The paths are represented as a list of coordinates. In this case, the green path is [(0,3),(0,2),(0,1)...(5,0)].

To find the shortest meeting point I can iterate though each coordinate in the green path list and use the A* algorithm to find the shortest path from the red circle to that coordinate. If the length of the path returned is equal to the number of steps it takes the green circle to get to that coordinate, then the shortest meeting point path is found.
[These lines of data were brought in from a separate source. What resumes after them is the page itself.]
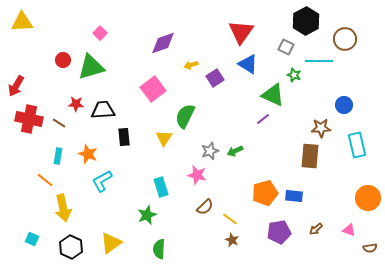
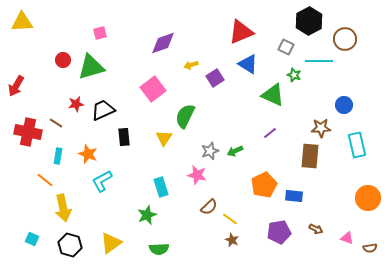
black hexagon at (306, 21): moved 3 px right
red triangle at (241, 32): rotated 32 degrees clockwise
pink square at (100, 33): rotated 32 degrees clockwise
red star at (76, 104): rotated 14 degrees counterclockwise
black trapezoid at (103, 110): rotated 20 degrees counterclockwise
red cross at (29, 119): moved 1 px left, 13 px down
purple line at (263, 119): moved 7 px right, 14 px down
brown line at (59, 123): moved 3 px left
orange pentagon at (265, 193): moved 1 px left, 8 px up; rotated 10 degrees counterclockwise
brown semicircle at (205, 207): moved 4 px right
brown arrow at (316, 229): rotated 112 degrees counterclockwise
pink triangle at (349, 230): moved 2 px left, 8 px down
black hexagon at (71, 247): moved 1 px left, 2 px up; rotated 10 degrees counterclockwise
green semicircle at (159, 249): rotated 96 degrees counterclockwise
This is of course, a brute force approach and the java code looks something like this:

List<Coord> minMeetingPointPath(Coord redLoc, List<Coord> greenPath) {
    for (int step = 0; step < greenPath.size(); step++) {
        Coord greenLoc = greenPath.get(step);
        List<Coord> redPath = shortestPathAStar(redLoc, greenLoc);
        if (redPath.size() == step)
            return redPath;
    }
    return null;
}

Question

So my question is:

1. Is there a more efficient way to solve this problem without using a brute force approach?

Answer 1

I have 2 ways you could make it more efficient

1) start with the goal. start with the green ball. Find (and keep track of) the shortest path from the green position to the red node position. This on it's own will not reduce the search but if you limit the depth of the search to the move number (ie move 0 search to depth of 0 move 1 search to a depth of 1 ... move n search to a depth of n) it will reduce the time you spend searching since you will only be searching to the relevant depth, anything past that point is of no value and does not need to be checked.

2) Don't search at all if you don't need to. Give your search a seance of depth, you already have each node with an x,y positions of the start and finish so before you do your A* search check the move number and the straight line distance For example: the shortest distance between 0,5 (green current position) and 0,0 (red start position) is 5 so if the green object is on move is move 4 or less you know there is no way to get there even if there is nothing blocking the way. however if it is move 5 or more you know there might a way to get to that location in time so it is worth searching to see how long the path actually takes.